EXERCISE OBJECTIVE: Find "晴れてちょい寒い月曜日～" in the records that follow; print that line and each subsequent line through the last one, verbatim and with nothing added.

○ ○ ○ ○

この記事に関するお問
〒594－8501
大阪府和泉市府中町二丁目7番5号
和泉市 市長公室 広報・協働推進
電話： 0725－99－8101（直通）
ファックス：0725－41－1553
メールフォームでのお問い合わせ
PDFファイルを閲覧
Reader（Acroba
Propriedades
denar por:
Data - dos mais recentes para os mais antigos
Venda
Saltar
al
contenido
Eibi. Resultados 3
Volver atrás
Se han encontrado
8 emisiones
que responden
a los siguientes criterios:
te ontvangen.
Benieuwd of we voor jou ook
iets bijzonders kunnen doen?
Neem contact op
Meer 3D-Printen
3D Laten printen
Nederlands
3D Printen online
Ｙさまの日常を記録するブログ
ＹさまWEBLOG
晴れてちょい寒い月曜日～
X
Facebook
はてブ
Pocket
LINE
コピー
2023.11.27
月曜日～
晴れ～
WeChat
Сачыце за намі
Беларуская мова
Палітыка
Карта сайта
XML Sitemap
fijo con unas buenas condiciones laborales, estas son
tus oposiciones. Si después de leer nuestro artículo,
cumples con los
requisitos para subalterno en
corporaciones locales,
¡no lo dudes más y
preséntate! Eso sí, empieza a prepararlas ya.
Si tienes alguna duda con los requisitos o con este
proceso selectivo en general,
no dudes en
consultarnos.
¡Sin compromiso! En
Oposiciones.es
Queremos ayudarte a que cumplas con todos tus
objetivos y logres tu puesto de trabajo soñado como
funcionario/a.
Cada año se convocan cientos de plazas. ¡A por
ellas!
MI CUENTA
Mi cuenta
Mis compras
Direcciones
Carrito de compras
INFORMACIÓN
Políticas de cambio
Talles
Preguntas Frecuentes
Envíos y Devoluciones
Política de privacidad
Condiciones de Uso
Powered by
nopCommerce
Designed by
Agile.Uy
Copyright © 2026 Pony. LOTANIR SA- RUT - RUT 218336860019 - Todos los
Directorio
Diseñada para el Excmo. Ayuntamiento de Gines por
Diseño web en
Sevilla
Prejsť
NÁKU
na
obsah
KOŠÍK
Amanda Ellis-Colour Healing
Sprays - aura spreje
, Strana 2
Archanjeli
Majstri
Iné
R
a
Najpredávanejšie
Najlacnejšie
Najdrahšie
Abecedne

○ ○ ○ ○

ANSWER FOR THIS EXERCISE:
晴れてちょい寒い月曜日～
X
Facebook
はてブ
Pocket
LINE
コピー
2023.11.27
月曜日～
晴れ～
WeChat
Сачыце за намі
Беларуская мова
Палітыка
Карта сайта
XML Sitemap
fijo con unas buenas condiciones laborales, estas son
tus oposiciones. Si después de leer nuestro artículo,
cumples con los
requisitos para subalterno en
corporaciones locales,
¡no lo dudes más y
preséntate! Eso sí, empieza a prepararlas ya.
Si tienes alguna duda con los requisitos o con este
proceso selectivo en general,
no dudes en
consultarnos.
¡Sin compromiso! En
Oposiciones.es
Queremos ayudarte a que cumplas con todos tus
objetivos y logres tu puesto de trabajo soñado como
funcionario/a.
Cada año se convocan cientos de plazas. ¡A por
ellas!
MI CUENTA
Mi cuenta
Mis compras
Direcciones
Carrito de compras
INFORMACIÓN
Políticas de cambio
Talles
Preguntas Frecuentes
Envíos y Devoluciones
Política de privacidad
Condiciones de Uso
Powered by
nopCommerce
Designed by
Agile.Uy
Copyright © 2026 Pony. LOTANIR SA- RUT - RUT 218336860019 - Todos los
Directorio
Diseñada para el Excmo. Ayuntamiento de Gines por
Diseño web en
Sevilla
Prejsť
NÁKU
na
obsah
KOŠÍK
Amanda Ellis-Colour Healing
Sprays - aura spreje
, Strana 2
Archanjeli
Majstri
Iné
R
a
Najpredávanejšie
Najlacnejšie
Najdrahšie
Abecedne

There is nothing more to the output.